━━━━━ Given data ━━━━━
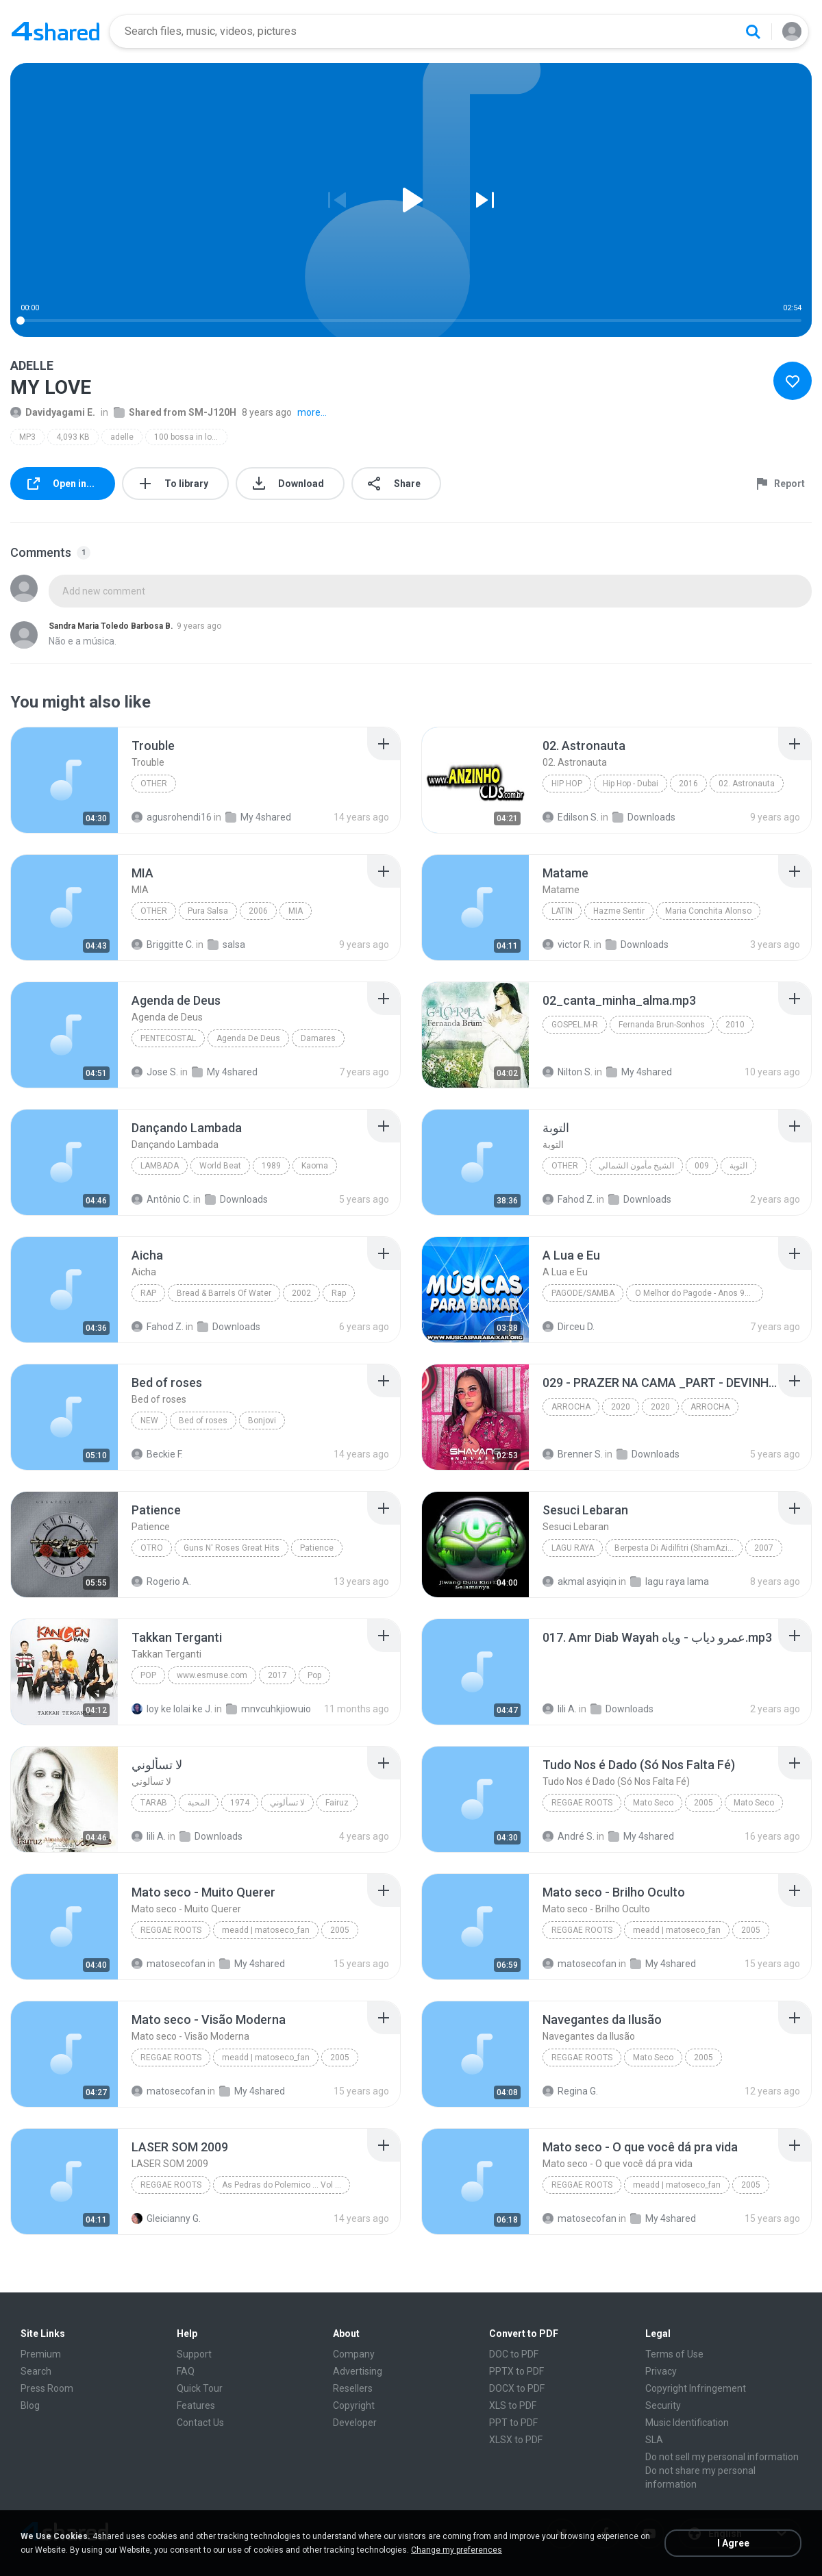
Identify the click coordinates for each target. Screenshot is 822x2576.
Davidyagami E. (52, 412)
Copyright (354, 2405)
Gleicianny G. (166, 2218)
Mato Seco (653, 1803)
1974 (239, 1803)
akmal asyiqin (579, 1581)
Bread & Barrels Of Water (224, 1293)
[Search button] (752, 31)
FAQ (186, 2371)
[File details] (64, 780)
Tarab (153, 1803)
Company (354, 2354)
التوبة (738, 1166)
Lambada (159, 1166)
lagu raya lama (669, 1581)
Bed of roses (203, 1420)
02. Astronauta (747, 783)
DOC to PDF (513, 2354)
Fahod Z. (569, 1199)
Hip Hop (566, 783)
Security (663, 2405)
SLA (654, 2439)
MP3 (27, 437)
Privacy (661, 2371)
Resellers (353, 2388)
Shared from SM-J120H (175, 412)
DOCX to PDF (517, 2388)
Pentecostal (168, 1038)
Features (196, 2405)
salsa (226, 944)
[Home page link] (55, 31)
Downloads (643, 817)
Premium (41, 2354)
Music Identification (687, 2422)
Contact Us (200, 2422)
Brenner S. (573, 1454)
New (149, 1420)
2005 (703, 1803)
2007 (763, 1548)
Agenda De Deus (248, 1038)
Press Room (47, 2388)
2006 (258, 911)
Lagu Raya (572, 1548)
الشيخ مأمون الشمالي (636, 1166)
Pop (148, 1675)
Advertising (357, 2371)
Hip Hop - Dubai (630, 783)
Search (36, 2371)
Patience (317, 1548)
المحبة (199, 1803)
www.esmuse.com (212, 1675)
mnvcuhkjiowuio (268, 1708)
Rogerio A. (161, 1581)
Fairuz (337, 1803)
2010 (735, 1024)
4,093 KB (73, 437)
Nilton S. (568, 1071)
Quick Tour (200, 2388)
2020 (620, 1407)
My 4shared (258, 817)
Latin (562, 911)
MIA (295, 911)
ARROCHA (570, 1407)
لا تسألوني (287, 1803)
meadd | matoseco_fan (266, 1930)
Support (194, 2354)
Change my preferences (456, 2550)
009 (702, 1166)
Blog (30, 2405)
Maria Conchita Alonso (708, 911)
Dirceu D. (569, 1326)
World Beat (220, 1166)
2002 (301, 1293)
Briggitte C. (163, 944)
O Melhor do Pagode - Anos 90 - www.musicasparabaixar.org (699, 1293)
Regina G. (570, 2091)
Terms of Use (674, 2354)
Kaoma (314, 1166)
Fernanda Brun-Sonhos (662, 1024)
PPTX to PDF (516, 2371)
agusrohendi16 (172, 817)
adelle (122, 437)
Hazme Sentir (619, 911)
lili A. (560, 1708)
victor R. (567, 944)
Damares (318, 1038)
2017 (277, 1675)
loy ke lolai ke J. (172, 1708)
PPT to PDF (513, 2422)
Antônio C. (161, 1199)
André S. (569, 1836)
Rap (148, 1293)
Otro (151, 1548)
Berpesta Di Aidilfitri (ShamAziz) (674, 1548)
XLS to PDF (512, 2405)
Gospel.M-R (574, 1024)
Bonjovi (262, 1420)
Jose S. (155, 1071)
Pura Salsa (208, 911)
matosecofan (169, 1963)
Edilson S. (571, 817)
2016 (688, 783)
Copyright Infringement (695, 2388)
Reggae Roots (581, 1803)
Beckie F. (157, 1454)
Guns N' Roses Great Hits (231, 1548)
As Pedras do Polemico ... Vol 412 (285, 2185)
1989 (271, 1166)
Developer (355, 2422)
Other (153, 783)
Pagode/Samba (582, 1293)
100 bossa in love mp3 (190, 437)
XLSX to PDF (516, 2439)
━━━━━
Problem to work on: All lines above from the one containing "Features (196, 2405)" to the one containing "الشيخ مأمون الشمالي (636, 1166)" must be repeated exactly, both lines included, and no others.

Solution to this exercise:
Features (196, 2405)
salsa (226, 944)
[Home page link] (55, 31)
Downloads (643, 817)
Premium (41, 2354)
Music Identification (687, 2422)
Contact Us (200, 2422)
Brenner S. (573, 1454)
New (149, 1420)
2005 (703, 1803)
2007 (763, 1548)
Agenda De Deus (248, 1038)
Press Room (47, 2388)
2006 (258, 911)
Lagu Raya (572, 1548)
الشيخ مأمون الشمالي (636, 1166)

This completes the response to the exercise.